Formerly I have wished to live longer, that I might be better prepared for heaven; but this consideration had very little weight with me, and that for a very unusual reason, which was this: – after long trial I found this world a place so unfriendly to the growth of every thing divine and heavenly, that I was afraid if I should live any longer, I should be no better fitted for heaven than I am. Indeed I have hardly any hopes of ever making any great attainment in holiness while in this world, though I should be doomed to stay in it as long as Methuselah. I see other Christians indeed around me make some progress, though they go on with but snail-like motion. But when I consider that I set out about twelve years old, and what sanguine hopes I then had of my future progress, and yet that I have been almost at a stand ever since, I am quite discouraged. O, my good Master, if I may dare call thee so, I am afraid I shall never serve thee much better on this side the regions of perfection. The thought grieves me; it breaks my heart, but I can hardly hope better. But if I have the least spark of true piety in my breast, I shall not always labour under this complaint. No, my Lord, I shall yet serve thee; serve thee through an immortal duration; with the activity, the fervour, the perfection of ‘the rapt seraph that adores and burns’ (p. 18).
Davies was 34 when he penned these words and died 3 years later as the president of the College of New Jersey, which was later named Princeton University.
Categories: Christian living
What a great quote. Most Christians who have ever truly endeavored to live godly could echo these words in one form or another.
I’m not sure that I would completely despair of ever making any more progress in holiness that I currently have, not because I am becoming better, but because of my faith that God the Holy Spirit who indwells me, is capable of accomplishing what he desires. His arm is not shortened nor can anyone say to him, “What have you done?”

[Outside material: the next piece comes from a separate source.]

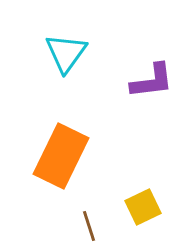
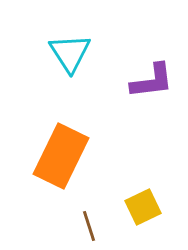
cyan triangle: moved 4 px right; rotated 9 degrees counterclockwise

But I do agree that my progress in the Lord seems to be at a snail’s pace. It’s also true that this world is a place os unfriendly to the growth of all that is holy that one could be tempted to despair. I’ve particularly noticed this lately.
I think the reason for my heightened sensitivity to this is that my wife and I made the decision to cancel the satellite TV and we don’t get much with rabbit ears. Without that flood of images washing into our household, I’ve become much more aware for the world around me. What a terrible place this world is.
Thanks for the great quote Dan. I’m going to link to it on my blog and maybe post it on the door of my study.
Thanks for the comment. Is your book ready for publication? Let me know and I ‘ll give a blurb on my blog. When are you finishing your dissertation??
Book will be released late April. You can get a prepublication discount of 20% right now. Available in both paperback and hardcover.
You keep bringing up my dissertation. Stop that.